Macrophages are white blood cells that perform several crucial activities in the immune system. Although the usual function of macrophages is thought to be to promote non-specific, innate immunity, they also help to begin specific defense processes. These cells are vital to the inflammatory response, and can be induced to pursue single targets, such as tumor cells.
In the absence of foreign organisms like bacteria and viruses, one function of macrophages is to devour debris and dead tissue. Macrophages accomplish this task in the same way that they destroy foreign invaders, with a process called phagocytosis. During this process, the macrophage extends pseudopods to grab the object or organism, surrounds it, and takes it into its body inside of a vesicle. A structure called a lysosome then fuses to the vesicle, and destroys the object with enzymes and toxic chemicals.
After phagocytosis has been performed, another function becomes apparent. Molecules on the invader's surface that can be recognized by immune cells, known as antigens, are taken by the macrophage, and bound to a nearby helper T cell in a process known as "presentation." By binding the antigen to a specialized molecule on its own surface, the macrophage ensures that other white blood cells won't mistake it for an invader. If the helper T cell finds a matching antigen to the one it was presented by the macrophage, it will initiate an immune response.

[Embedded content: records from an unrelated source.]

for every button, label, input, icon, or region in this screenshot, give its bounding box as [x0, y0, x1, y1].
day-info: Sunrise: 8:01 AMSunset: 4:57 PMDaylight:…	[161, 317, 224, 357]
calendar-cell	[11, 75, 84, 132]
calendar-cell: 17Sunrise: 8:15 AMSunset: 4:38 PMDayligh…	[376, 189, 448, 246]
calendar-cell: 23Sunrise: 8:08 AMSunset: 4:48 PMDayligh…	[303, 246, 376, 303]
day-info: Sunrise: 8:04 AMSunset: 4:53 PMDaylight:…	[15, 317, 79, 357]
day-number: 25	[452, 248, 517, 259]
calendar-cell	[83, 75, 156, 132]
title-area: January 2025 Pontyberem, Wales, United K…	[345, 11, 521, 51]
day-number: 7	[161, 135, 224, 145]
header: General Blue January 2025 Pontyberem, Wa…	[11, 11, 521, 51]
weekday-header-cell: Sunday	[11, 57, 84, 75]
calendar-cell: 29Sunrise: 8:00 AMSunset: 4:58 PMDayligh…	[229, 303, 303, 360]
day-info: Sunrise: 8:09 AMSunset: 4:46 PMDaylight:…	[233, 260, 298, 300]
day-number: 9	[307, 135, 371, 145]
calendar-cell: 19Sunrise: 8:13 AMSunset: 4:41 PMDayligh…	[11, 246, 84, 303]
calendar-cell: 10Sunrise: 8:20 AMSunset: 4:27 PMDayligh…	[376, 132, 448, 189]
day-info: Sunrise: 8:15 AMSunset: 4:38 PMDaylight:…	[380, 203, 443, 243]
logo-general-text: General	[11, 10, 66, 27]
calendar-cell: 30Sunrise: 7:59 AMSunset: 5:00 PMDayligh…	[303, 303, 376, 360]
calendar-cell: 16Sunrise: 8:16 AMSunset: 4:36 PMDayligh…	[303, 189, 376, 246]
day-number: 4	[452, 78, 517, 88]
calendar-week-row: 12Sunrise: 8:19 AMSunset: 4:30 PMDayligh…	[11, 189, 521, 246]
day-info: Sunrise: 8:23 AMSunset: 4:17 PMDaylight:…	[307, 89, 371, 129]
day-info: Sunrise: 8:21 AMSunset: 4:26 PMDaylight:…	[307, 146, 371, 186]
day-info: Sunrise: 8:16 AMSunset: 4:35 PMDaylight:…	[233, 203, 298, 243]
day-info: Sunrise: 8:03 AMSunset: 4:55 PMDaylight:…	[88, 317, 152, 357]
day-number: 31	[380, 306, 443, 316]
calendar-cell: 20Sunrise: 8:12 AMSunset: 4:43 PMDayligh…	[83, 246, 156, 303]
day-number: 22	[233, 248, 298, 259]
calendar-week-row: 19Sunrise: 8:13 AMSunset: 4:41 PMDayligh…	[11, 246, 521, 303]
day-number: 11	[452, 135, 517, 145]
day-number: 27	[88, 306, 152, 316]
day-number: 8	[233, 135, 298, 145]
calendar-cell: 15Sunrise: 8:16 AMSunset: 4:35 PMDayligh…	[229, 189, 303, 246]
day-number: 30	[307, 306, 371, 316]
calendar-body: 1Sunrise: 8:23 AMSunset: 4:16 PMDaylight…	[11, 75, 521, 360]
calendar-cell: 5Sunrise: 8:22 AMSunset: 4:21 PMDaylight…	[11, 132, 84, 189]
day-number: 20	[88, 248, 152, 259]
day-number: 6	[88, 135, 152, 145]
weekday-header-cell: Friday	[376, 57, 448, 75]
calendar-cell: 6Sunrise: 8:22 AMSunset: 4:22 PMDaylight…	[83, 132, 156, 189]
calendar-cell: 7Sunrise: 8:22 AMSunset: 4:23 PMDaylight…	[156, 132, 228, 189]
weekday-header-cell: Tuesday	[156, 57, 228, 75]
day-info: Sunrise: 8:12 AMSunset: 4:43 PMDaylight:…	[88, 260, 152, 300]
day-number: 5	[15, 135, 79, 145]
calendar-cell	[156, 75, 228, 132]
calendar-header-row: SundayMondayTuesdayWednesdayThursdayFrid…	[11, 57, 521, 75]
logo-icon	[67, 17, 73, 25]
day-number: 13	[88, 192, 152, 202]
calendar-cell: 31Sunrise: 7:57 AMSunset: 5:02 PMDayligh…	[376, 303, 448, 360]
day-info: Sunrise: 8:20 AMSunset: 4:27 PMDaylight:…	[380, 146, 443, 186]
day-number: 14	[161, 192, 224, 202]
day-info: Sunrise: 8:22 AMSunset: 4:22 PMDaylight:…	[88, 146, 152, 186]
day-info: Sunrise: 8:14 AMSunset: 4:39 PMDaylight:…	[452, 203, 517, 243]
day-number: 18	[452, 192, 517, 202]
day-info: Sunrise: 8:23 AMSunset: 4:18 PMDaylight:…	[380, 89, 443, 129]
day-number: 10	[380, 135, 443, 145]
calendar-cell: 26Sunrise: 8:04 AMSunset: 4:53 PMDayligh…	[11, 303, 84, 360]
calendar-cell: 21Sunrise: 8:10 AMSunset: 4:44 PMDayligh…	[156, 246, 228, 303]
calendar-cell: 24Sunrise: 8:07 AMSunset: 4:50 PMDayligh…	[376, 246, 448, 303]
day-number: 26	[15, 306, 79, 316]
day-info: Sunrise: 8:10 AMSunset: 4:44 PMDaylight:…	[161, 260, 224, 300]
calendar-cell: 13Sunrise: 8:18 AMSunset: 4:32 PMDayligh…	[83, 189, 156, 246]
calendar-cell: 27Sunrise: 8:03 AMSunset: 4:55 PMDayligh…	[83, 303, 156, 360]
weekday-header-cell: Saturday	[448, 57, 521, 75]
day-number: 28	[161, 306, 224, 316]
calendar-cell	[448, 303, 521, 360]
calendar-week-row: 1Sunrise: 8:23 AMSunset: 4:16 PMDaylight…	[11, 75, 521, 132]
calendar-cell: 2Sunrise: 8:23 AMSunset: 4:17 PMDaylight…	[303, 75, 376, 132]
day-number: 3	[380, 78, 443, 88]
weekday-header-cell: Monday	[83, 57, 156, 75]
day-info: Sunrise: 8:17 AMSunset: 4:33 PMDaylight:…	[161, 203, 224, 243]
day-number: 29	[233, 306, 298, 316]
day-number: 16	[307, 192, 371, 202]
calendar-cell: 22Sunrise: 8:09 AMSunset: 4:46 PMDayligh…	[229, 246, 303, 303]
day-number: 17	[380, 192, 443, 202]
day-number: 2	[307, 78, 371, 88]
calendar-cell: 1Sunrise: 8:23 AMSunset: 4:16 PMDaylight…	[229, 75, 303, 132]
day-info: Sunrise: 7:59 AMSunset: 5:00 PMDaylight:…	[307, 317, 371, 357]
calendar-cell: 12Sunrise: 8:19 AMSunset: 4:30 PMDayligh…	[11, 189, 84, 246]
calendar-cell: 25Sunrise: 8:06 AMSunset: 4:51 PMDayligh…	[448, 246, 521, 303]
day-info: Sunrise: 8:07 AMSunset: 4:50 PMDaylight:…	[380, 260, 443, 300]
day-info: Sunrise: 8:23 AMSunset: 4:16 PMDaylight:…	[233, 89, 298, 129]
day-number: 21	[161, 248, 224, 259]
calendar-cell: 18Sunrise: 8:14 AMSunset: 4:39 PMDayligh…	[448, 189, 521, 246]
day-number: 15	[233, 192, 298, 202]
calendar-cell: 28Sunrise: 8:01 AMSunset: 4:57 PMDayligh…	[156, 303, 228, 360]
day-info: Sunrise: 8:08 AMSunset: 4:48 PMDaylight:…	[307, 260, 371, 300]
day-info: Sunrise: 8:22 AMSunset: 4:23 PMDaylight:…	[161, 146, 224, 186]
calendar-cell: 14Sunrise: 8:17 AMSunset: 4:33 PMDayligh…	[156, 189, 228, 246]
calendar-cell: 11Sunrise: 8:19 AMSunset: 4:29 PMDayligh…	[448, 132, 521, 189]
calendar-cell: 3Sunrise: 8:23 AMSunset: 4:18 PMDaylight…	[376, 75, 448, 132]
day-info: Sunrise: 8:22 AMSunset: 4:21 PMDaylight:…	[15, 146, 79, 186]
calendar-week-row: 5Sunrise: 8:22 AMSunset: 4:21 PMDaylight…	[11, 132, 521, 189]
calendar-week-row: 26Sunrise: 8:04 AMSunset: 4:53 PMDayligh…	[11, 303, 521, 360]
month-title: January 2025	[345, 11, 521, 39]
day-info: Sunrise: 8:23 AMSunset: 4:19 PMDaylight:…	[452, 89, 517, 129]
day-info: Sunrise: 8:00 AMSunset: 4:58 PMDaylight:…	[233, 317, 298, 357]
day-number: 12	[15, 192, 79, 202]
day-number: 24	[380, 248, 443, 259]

Macrophages are also involved in specific immune responses when recruited by T cells. This macrophage function requires that the T cells release compounds known as lymphokines in response to tumor cells or infected somatic cells. These compounds bind the lymphokine receptors on the macrophage's surface, and activate the macrophage to attack nearby cells.
Another function of macrophages involves the inflammatory response. After tissue has been injured, macrophages in the area will release chemicals that promote blood flow to the region and cause inflammation. The inflammation, although painful, is necessary to ensure that other macrophages and immune cells can arrive to attack potential invaders and clear away dead cells.
Following an injury, a second wave of macrophages arrive about 48 hours later, that are not involved in phagocytosis or inflammation. These macrophages instead release a factor to promote tissue growth, repair, and differentiation in order to help recover from injury-related damage. The exact composition of this factor is not yet known, but tissue injured when deprived of macrophages tends to heal more slowly, providing evidence for its existence.